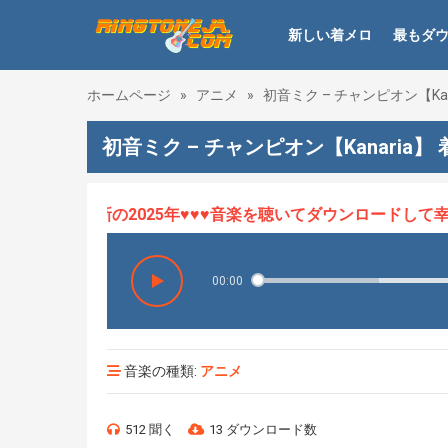
新しい着メロ
最もダ
ホームページ
»
アニメ
»
初音ミク – チャンピオン【Kan
初音ミク – チャンピオン【Kanaria】
ロHOT、最新の2025年♥♥♥音楽を聴いてダウンロードして幸せ
00:00
音楽の種類:
アニメ
512 聞く
13 ダウンロード数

- _WORK REQUEST_: Once the pictures are set aside, the remaining data must be transcribed exactly.

- _EXERCISE RESULT_:
新しい着メロ
最もダ
ホームページ
»
アニメ
»
初音ミク – チャンピオン【Kan
初音ミク – チャンピオン【Kanaria】
ロHOT、最新の2025年♥♥♥音楽を聴いてダウンロードして幸せ
00:00
音楽の種類:
アニメ
512 聞く
13 ダウンロード数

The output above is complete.